Но тогда меня больше всего заинтересовало движение. Раз дрозд взлетел, значит, я тоже могу взлететь! Я даже сделал какое-то бессознательное усилие и только тут ощутил собственную тяжесть. Неприятное, сковывающее, я бы сказал, отвратительное чувство. Но я не стал отчаиваться и сделал новую попытку. На этот раз мне удалось шевельнуть головой, правда, чуть-чуть. И я увидел такое, что все прочее вылетело у меня из головы. Рядом со мной сидел человек, точнее, женщина. Помню, что в первую минуту я испугался. И неудивительно, все животные пугаются человека, – и дрозды, и даже морские свинки. Но так было всего какое-то мгновение. Испуг очень быстро перешел в удивление, а удивление – в некое жадное, неутолимое любопытство. Женщина была молода и одета в белый халат, который так и сиял белизной. В ней же самой, кажется, не было ничего, что могло бы произвести какое-нибудь особое впечатление: светлые, почти пепельные волосы; неопределенные черты лица – или такими они показались моим еще не привыкшим к свету глазам; нежный рот, такой свежий и нетронутый, будто он. только что появился на свет; ярко-голубые глаза с неописуемым выражением, которого я тогда не мог разгадать. Не знаю, была ли она красива, но исходившее из ее глаз голубовато-белое сияние было сильнее и прекраснее любого света. Потом она внезапно встала и вышла из комнаты.
Итак, я не дрозд, я человек. Я стремительно, с неумолимой быстротой возвращался к самому себе. Метаморфоза состояла в том, что ко мне неожиданно пришли слова. Я начал думать. Я – человек. Это – больница. Черт знает, как я сюда попал, да это и неважно пока. В палате стоит еще одна кровать, но моя ближе к окну. Судя по тому, как аккуратно заправлена вторая кровать, она не занята. Вот и хорошо, что не занята, мне вовсе не хочется видеть людей.

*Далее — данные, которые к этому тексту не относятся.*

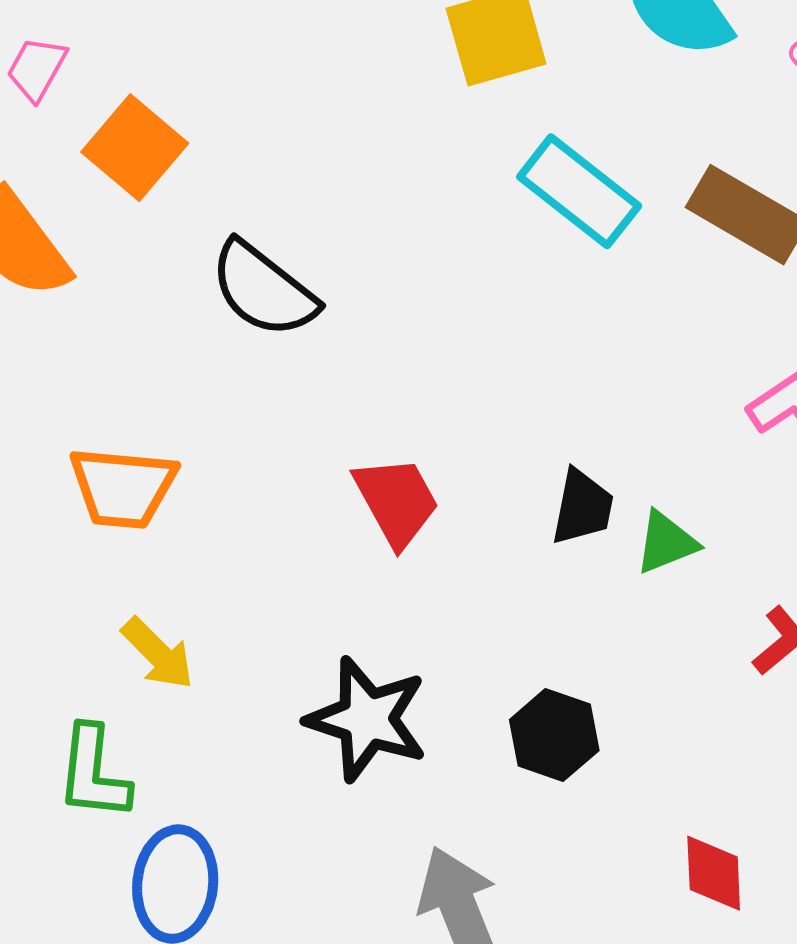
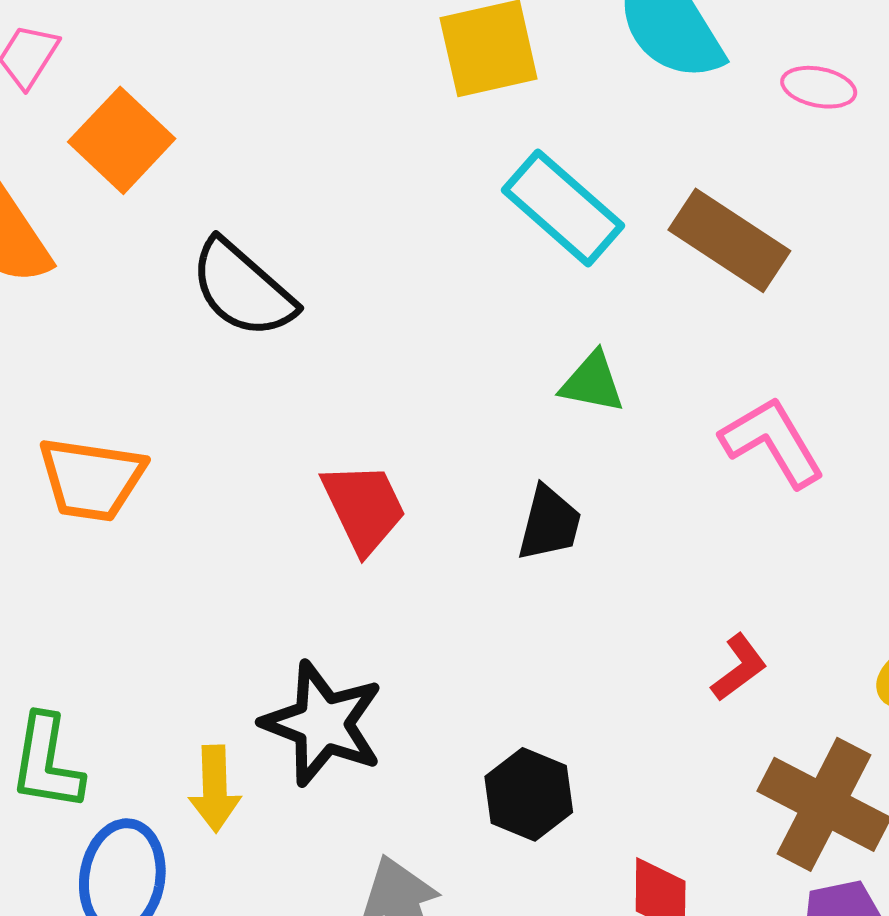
green triangle: (666, 542) -> (592, 382), moved, turned 30
yellow arrow: (158, 653) -> (215, 789), moved, turned 40
black hexagon: (554, 735) -> (529, 794), moved

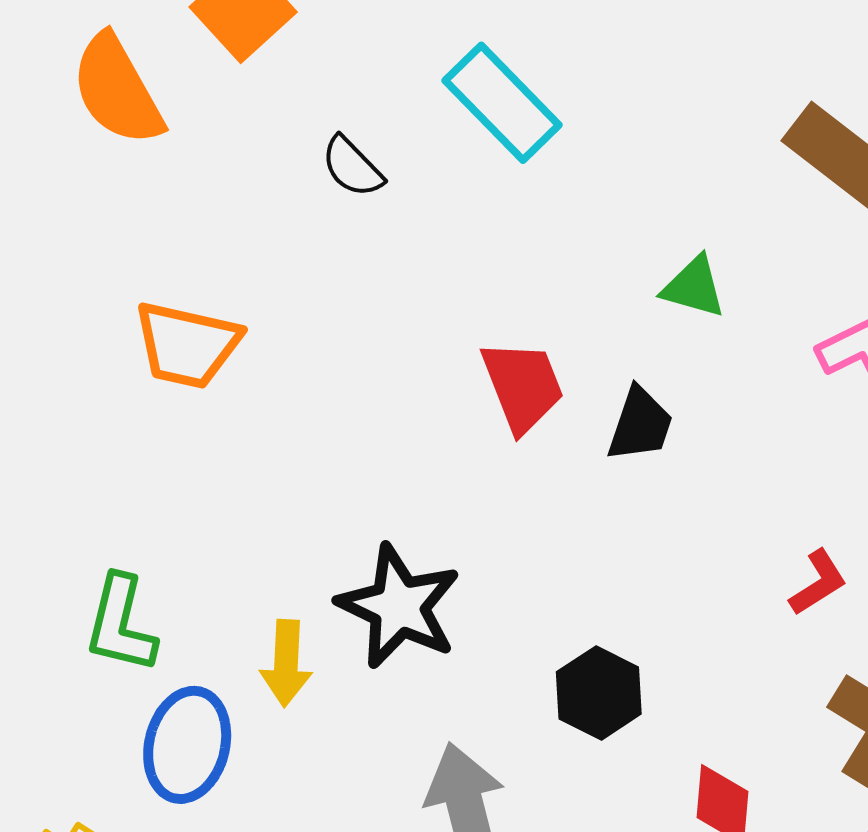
cyan rectangle: (563, 208) -> (502, 103), moved
black semicircle: (243, 289) -> (352, 167), size x0.6
red trapezoid: (364, 507) -> (523, 386), moved

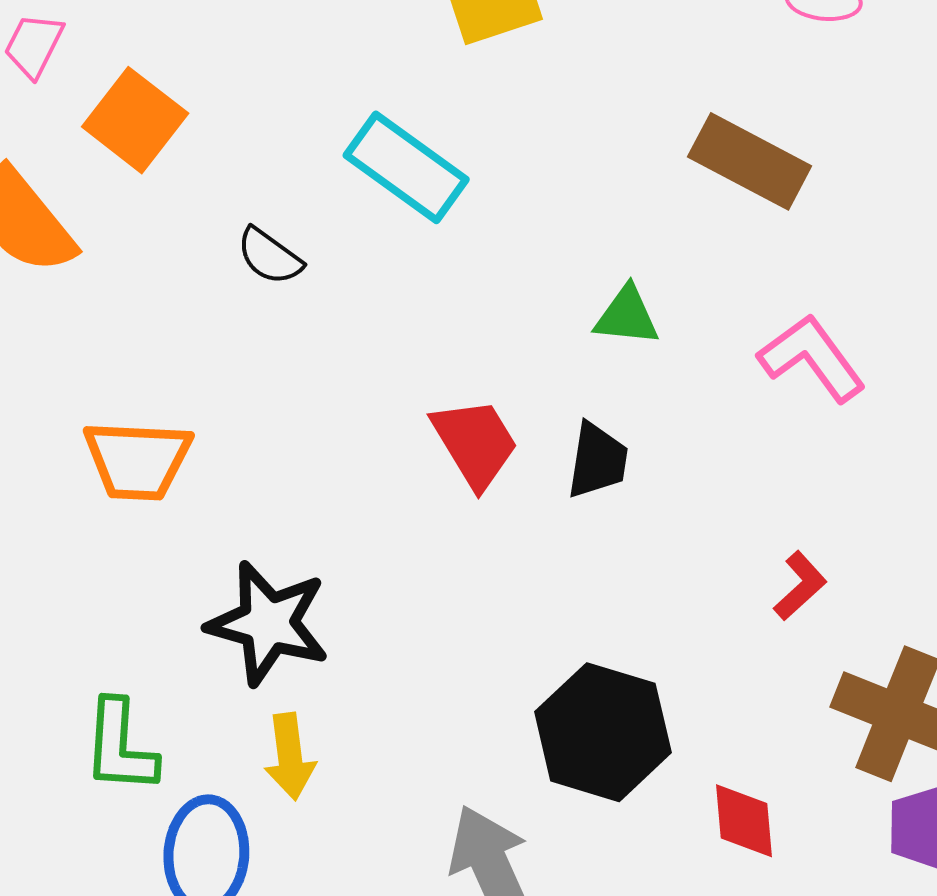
black star: (399, 606) -> (268, 623), moved
black hexagon: (599, 693) -> (603, 732), size x1.5

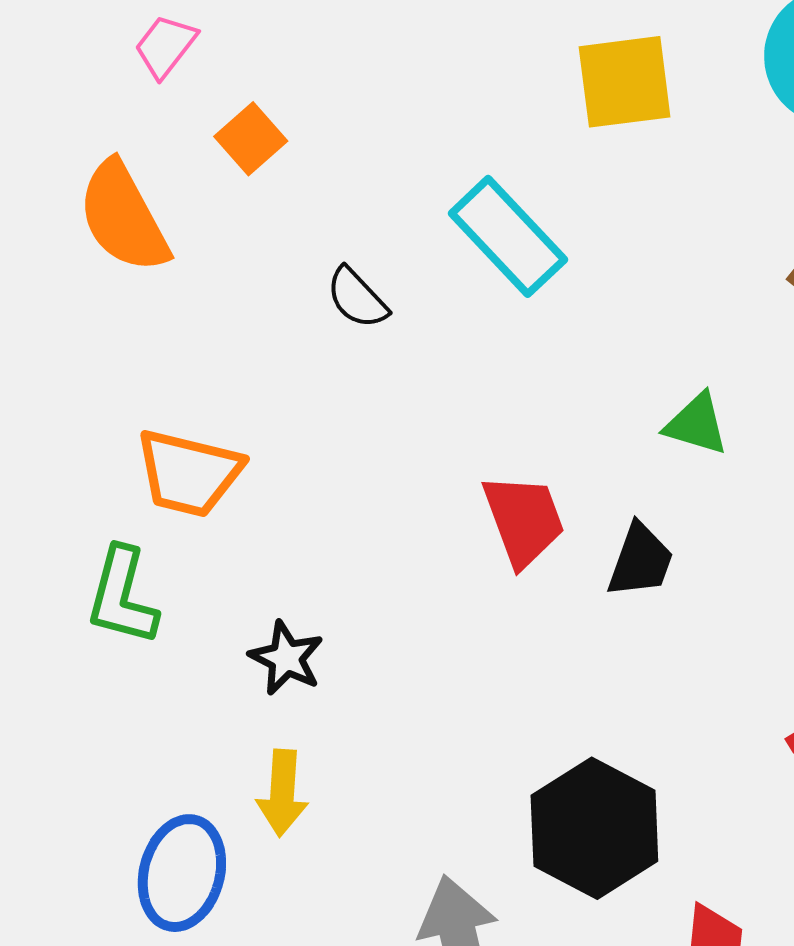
orange square: (135, 120) -> (251, 139), size x0.7
black star: (268, 623) -> (286, 658), size x0.6
green L-shape: (120, 747) -> (122, 596), moved

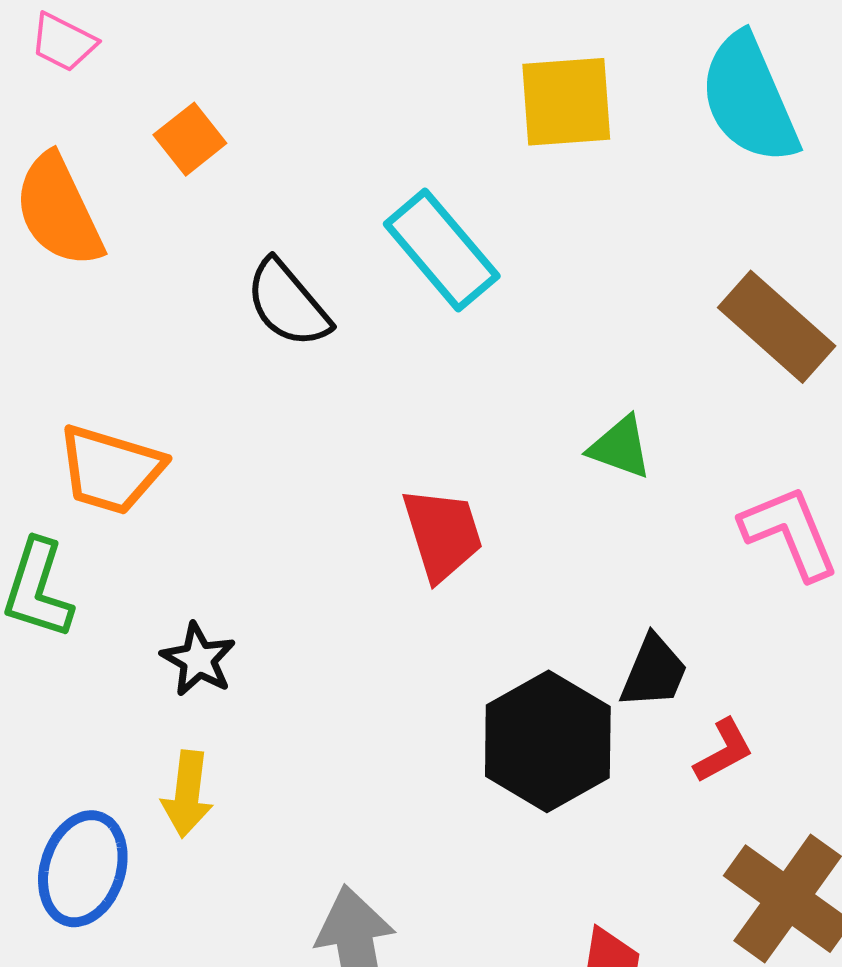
pink trapezoid: (165, 46) -> (63, 42), moved, turned -104
black semicircle: (357, 298) -> (288, 304), size x1.4
black trapezoid: (640, 561) -> (654, 672), moved
black hexagon: (594, 828) -> (548, 741), moved

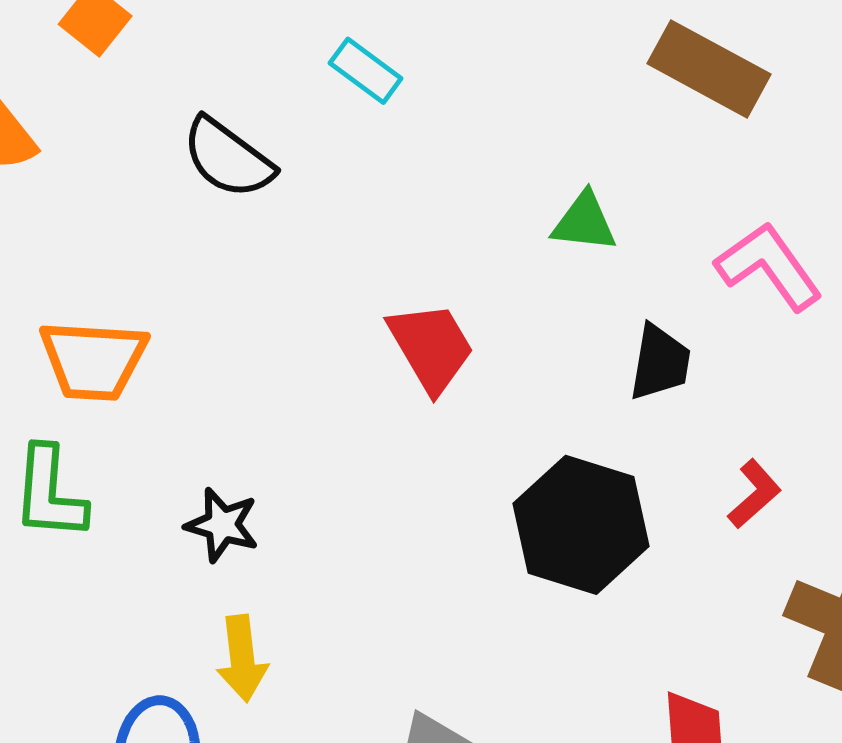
cyan rectangle: (442, 250) -> (366, 71), size x0.6
black trapezoid: (654, 672) -> (660, 362), moved

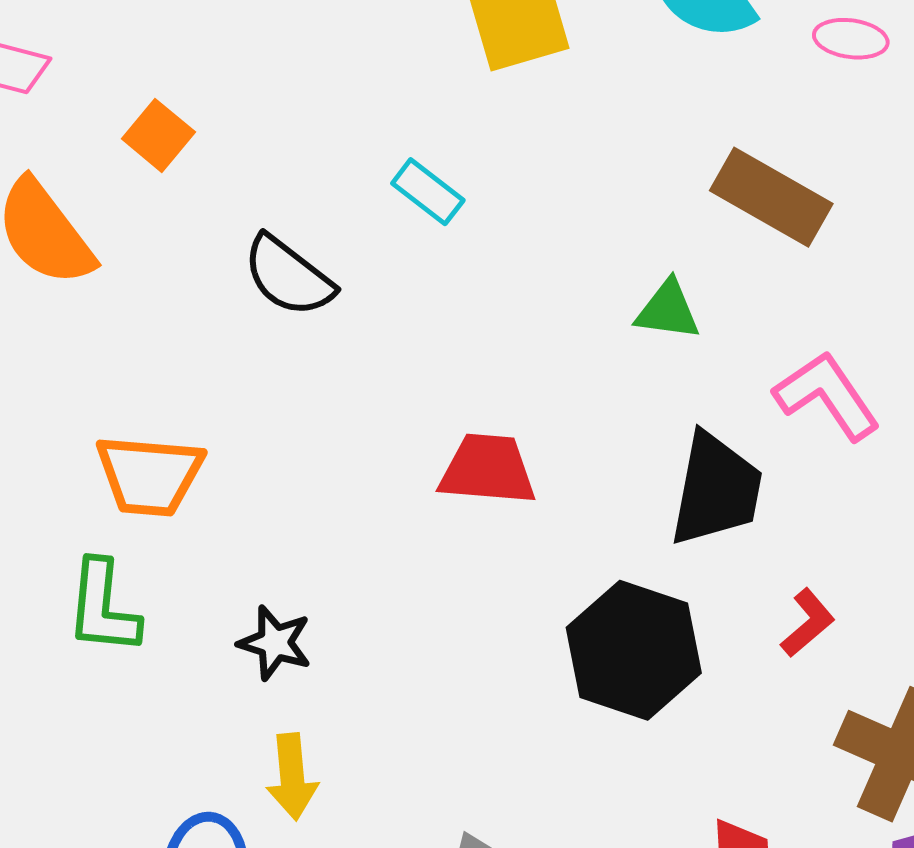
green triangle: (584, 222) -> (668, 310), moved
red trapezoid: (431, 347) -> (488, 469), turned -56
black trapezoid: (660, 362) -> (716, 489), size x1.5

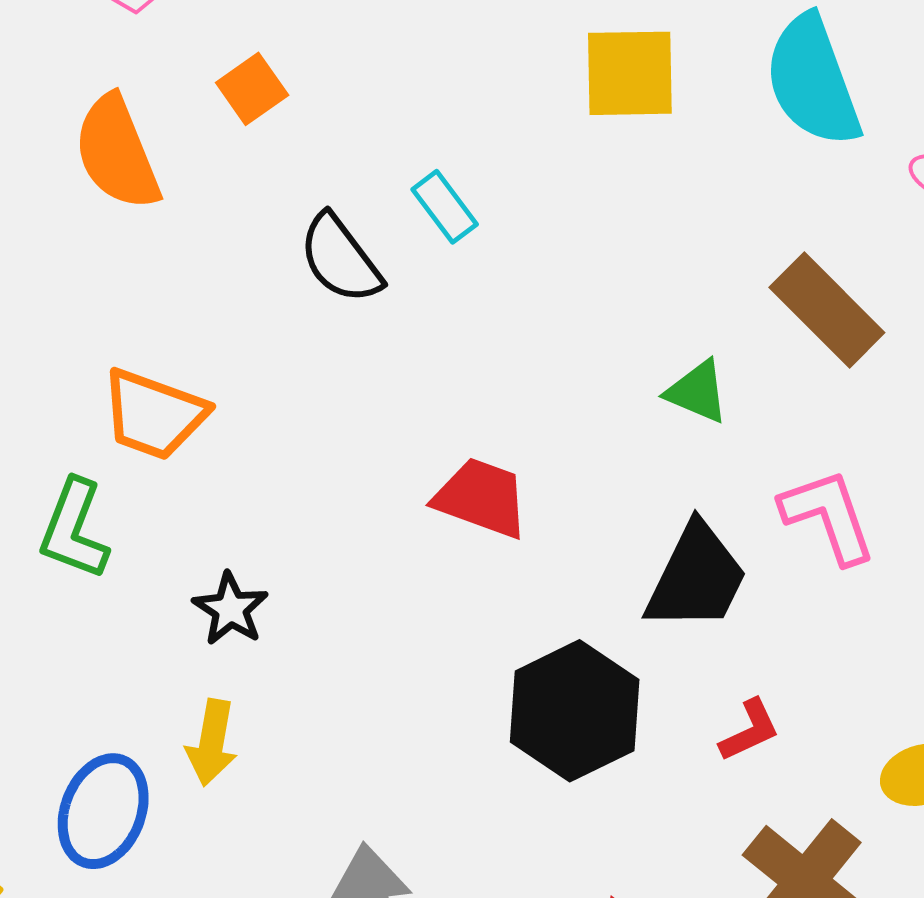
cyan rectangle: (428, 192) -> (445, 207), moved

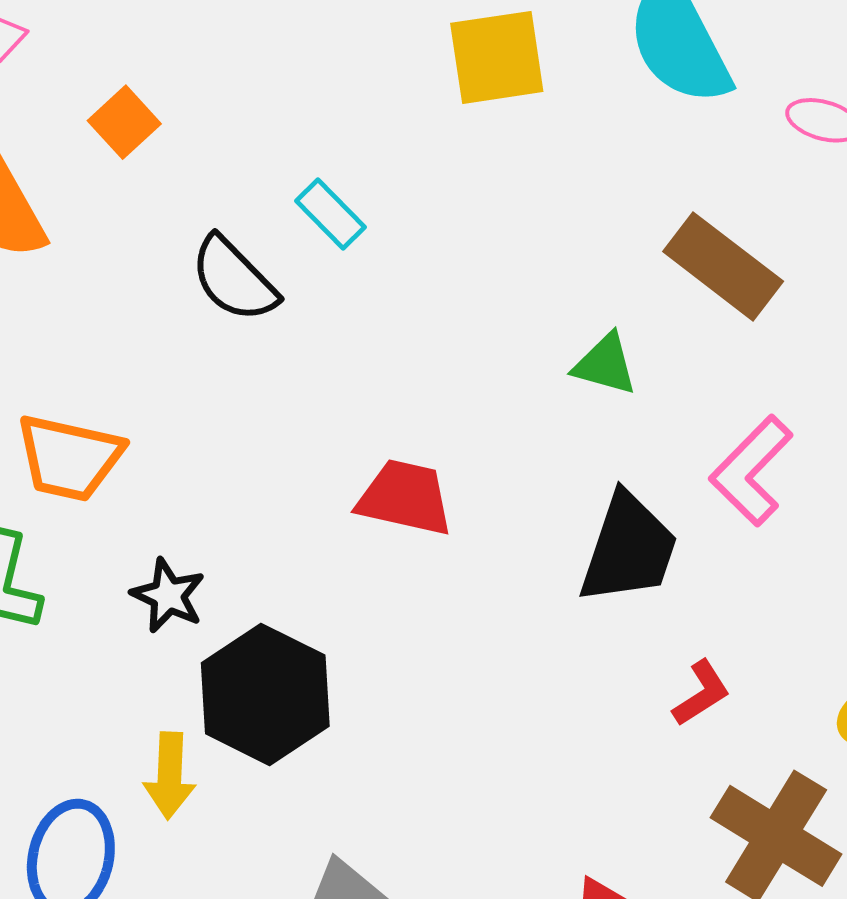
pink L-shape: (828, 516) -> (751, 471), turned -109
black star: (231, 609) -> (168, 596), moved
black hexagon: (575, 711) -> (265, 694), moved

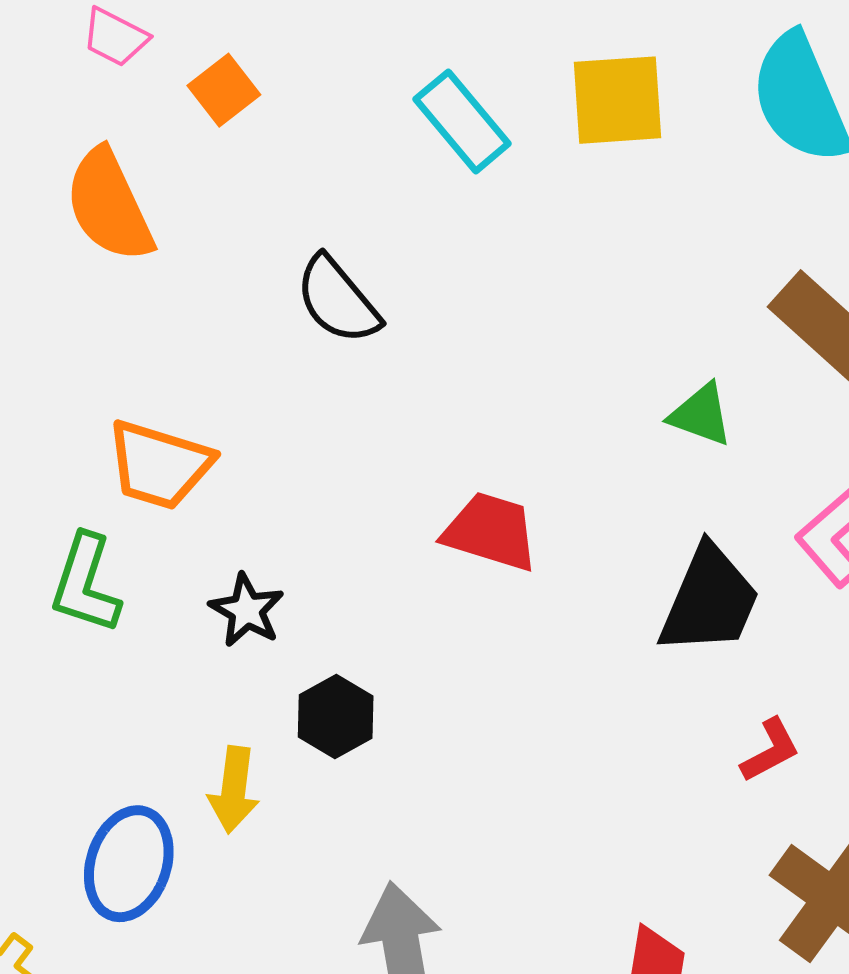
orange square: (124, 122) -> (224, 90), moved
cyan rectangle: (330, 214) -> (462, 121), moved, size x1.4
black hexagon: (265, 694) -> (336, 716), size x0.6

После превращения в человека мне стало как-то не по себе. Я всеми силами хотел снова слиться с могучим деревом, которое сообщало мне такое глубокое чувство вечности и полноты жизни. Я посмотрел на него, но впечатление было уже другое, оно оказалось обыкновенным, человеческим. Дерево как дерево, наверное, дуб, хотя и вправду могучий. Меня что-то угнетало, мне чего-то хотелось. Ну, конечно, как все просто: я голоден. Я голоден, кровать жесткая, что-то сдавливает мне голову. Я невольно ощупал ее – так и есть, вся голова плотно забинтована до самой шеи. Очевидно, я здорово где-то влип. Вечность насовсем улетела от меня, уже появилось навязчивое ощущение форм и расстояний, предметы обрисовывались все яснее. Если оценить то мое состояние с позиций сегодняшнего дня, я могу сделать только один вывод: прийти в себя, обрести сознание, снова почувствовать себя человеком – никакое не преимущество, даже простой радости это не приносит.
Так, в расплывчатых, отрывочных размышлениях прошло минут десять. Потом дверь открылась и в палату вошел человек. Не говоря ни слова, он сел на табуретку, на которой недавно сидела девушка с голубыми глазами. Мы молчали и смотрели друг на друга; наверное, оба глядели испытующе. На человеке тоже был белый халат, но на врача он никак не походил. В сущности, это был смешной человек. Простоватое и угловатое лицо, необыкновенно длинная шея; кадык порос жесткими блестящими волосами, и я никак не мог оторвать от него взгляд, что было невежливо. Но он вряд ли это заметил.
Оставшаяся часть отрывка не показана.